I have a question about an argument in the proof of prop. 8.4 in Bosch's "Algebraic Geometry and Commutative Algebra" (see page 376): Following statement is used:
Let $A$ be a $k$ algebra of finite type and an integal domain. Consider $X=\operatorname{Spec}(A)$ the corresponding affine scheme. Let $x \in X$ arbitrary.
We define $\dim_x X:= \inf\limits _{\substack{U \subset X \text{ open, }\\ x \in U}}\!\! \dim U$
Why does
$$\dim_x X = \dim U$$
hold for every open subset $U \subset X$?
Especially why the inequality $\dim_x X \ge \dim U$?

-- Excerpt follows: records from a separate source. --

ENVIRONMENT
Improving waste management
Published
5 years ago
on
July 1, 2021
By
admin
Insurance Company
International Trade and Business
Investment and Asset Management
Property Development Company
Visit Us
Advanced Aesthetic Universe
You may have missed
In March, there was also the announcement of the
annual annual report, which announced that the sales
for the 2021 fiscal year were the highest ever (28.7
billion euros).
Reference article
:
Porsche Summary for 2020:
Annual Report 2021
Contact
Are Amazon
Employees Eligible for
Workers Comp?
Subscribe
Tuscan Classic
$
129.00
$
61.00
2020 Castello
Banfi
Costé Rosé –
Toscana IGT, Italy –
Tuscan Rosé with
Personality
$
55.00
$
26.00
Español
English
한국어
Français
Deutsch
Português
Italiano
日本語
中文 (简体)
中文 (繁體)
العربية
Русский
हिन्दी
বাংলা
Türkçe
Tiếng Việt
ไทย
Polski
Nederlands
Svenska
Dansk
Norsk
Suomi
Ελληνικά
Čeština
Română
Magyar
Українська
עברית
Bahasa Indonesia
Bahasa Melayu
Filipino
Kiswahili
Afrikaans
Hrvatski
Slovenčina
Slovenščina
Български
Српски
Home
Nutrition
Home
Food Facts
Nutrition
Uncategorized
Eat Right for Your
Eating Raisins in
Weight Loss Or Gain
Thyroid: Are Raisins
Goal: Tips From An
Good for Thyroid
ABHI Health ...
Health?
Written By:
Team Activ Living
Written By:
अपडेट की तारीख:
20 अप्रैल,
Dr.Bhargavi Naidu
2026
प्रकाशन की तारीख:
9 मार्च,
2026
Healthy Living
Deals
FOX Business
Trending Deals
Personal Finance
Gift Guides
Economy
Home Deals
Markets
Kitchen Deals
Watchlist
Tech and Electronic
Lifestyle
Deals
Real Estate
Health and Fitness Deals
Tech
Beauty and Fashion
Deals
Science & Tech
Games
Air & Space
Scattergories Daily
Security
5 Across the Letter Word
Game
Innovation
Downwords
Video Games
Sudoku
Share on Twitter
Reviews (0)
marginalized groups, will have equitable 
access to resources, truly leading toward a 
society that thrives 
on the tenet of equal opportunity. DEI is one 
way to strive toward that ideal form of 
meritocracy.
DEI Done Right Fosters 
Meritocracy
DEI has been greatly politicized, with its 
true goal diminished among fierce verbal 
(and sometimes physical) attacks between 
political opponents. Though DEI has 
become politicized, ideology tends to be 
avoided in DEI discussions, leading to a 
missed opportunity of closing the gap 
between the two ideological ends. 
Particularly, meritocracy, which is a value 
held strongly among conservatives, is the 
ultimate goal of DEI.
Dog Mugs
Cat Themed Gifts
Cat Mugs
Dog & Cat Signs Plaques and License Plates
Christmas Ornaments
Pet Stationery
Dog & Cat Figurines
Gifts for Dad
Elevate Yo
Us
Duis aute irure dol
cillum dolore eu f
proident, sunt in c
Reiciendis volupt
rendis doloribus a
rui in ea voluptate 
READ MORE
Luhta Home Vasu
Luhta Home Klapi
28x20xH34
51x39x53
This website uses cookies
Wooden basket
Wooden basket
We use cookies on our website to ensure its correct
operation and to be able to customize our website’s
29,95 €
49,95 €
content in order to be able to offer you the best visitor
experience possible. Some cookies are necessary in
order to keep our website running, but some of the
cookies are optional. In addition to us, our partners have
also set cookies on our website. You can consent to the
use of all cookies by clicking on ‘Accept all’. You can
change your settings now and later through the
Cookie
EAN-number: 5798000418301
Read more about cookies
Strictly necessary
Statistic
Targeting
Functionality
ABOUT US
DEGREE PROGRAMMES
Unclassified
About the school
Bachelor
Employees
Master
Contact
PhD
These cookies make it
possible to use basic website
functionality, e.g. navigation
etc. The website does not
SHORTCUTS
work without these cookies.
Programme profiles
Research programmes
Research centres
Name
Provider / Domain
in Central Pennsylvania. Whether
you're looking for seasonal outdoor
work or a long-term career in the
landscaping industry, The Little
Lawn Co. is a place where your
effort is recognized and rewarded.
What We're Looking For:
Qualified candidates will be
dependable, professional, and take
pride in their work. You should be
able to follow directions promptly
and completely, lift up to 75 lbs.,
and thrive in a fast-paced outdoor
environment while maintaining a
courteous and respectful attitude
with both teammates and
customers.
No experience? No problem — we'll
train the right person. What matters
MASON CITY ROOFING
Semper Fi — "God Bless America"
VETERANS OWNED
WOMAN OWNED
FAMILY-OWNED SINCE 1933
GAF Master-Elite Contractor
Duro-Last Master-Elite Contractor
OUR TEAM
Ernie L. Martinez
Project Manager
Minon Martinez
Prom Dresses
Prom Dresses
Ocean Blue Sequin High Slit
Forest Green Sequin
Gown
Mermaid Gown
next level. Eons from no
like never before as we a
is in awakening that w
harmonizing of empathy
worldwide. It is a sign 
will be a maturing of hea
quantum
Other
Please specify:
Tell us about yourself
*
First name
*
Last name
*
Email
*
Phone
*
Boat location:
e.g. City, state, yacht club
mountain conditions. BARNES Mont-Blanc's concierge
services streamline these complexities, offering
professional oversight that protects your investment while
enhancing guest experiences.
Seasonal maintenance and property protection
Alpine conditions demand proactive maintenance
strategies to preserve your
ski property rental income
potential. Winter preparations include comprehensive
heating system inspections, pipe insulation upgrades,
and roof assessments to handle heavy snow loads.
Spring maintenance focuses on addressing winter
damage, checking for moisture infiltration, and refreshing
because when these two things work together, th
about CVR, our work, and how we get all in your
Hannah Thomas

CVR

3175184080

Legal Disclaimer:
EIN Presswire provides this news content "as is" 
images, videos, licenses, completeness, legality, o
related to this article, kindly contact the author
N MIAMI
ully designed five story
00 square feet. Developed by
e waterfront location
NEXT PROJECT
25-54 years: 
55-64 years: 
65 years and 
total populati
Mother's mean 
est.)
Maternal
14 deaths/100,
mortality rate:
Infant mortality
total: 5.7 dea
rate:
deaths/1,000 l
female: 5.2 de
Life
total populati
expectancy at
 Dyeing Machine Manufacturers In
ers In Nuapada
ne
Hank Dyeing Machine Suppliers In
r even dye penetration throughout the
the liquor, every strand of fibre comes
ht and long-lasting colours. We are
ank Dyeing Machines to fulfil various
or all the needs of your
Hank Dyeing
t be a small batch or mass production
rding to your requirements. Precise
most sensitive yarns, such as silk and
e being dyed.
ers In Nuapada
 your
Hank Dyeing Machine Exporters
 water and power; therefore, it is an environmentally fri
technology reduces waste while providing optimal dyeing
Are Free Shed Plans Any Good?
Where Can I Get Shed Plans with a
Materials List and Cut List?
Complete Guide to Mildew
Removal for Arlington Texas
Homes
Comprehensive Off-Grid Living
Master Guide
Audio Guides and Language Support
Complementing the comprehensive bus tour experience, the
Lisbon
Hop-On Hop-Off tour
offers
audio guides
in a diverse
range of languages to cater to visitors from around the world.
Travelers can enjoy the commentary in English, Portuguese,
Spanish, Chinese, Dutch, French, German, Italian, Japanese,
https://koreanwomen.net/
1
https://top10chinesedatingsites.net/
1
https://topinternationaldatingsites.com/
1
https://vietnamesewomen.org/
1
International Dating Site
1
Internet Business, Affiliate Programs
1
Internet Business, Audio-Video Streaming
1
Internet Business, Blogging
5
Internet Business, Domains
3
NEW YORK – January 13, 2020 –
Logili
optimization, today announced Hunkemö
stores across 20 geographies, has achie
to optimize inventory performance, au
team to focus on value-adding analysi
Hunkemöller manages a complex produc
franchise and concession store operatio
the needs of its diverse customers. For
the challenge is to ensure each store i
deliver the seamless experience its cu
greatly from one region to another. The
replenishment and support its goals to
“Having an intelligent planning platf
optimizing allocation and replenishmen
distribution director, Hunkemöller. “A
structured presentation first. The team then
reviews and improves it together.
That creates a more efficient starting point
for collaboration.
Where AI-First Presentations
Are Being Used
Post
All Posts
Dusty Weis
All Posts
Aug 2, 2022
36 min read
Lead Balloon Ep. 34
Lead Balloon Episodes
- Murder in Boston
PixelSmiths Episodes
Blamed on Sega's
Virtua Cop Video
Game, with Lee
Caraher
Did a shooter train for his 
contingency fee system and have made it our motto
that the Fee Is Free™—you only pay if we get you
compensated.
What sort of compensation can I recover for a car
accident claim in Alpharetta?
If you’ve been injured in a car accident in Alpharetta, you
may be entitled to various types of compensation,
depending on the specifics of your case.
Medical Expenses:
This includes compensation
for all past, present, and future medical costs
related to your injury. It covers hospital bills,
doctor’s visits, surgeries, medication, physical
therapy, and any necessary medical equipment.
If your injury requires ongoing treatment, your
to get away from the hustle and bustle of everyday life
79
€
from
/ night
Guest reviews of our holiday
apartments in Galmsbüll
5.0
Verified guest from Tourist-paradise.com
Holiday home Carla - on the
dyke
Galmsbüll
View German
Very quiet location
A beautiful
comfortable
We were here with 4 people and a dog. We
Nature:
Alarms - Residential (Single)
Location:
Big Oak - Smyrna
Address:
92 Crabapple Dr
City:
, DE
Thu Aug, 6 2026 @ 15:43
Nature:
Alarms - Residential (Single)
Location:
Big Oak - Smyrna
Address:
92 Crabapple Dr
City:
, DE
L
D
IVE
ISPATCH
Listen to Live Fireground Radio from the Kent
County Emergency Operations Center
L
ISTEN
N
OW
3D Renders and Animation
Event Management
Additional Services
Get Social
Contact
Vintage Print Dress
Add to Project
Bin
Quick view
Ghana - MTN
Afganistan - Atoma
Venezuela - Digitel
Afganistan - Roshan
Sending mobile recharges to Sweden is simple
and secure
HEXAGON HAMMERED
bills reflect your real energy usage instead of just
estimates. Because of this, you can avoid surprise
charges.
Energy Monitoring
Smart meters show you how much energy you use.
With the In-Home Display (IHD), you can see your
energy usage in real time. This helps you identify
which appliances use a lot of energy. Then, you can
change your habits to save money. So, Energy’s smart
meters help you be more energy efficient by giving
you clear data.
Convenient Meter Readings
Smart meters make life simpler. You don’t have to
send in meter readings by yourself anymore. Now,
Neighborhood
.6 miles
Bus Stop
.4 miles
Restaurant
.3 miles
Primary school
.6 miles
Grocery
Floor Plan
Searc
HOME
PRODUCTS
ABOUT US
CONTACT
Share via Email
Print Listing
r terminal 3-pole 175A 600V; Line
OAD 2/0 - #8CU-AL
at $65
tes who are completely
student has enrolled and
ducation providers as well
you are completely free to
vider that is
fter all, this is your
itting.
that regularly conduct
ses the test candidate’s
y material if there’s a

In the book he argues firstly that every closed point of a open non empty subscheme $U \subset X$ is dense in $X$. But for example if we take $U=X$ and $x$ arbitrary closed point of $X$ then thats of course highly wrong.
Furthermore it should follow from Hilbert's Nullstellensatz. How?
Could anybody explain to me the argument given about to settle $\dim_x X = \dim U$?
If $A$ is a finite type $k$-algebra for any field $k$ and $A$ is furthermore a domain, then if $U$ is any non empty open subset of $\operatorname{Spec} A$, we have $\dim U=\dim A$. This essentially follows from the fact that $\dim A=\operatorname{tr.deg}_k\operatorname{Frac}A$ holds. Since $U$ contains a principal open which is itself the spectrum of a domain of finite type over $k$ that has the same field of fractions as $A$, the equality follows, together with the fact that we always have $\dim U\leq \dim A$ for any open subset $U$.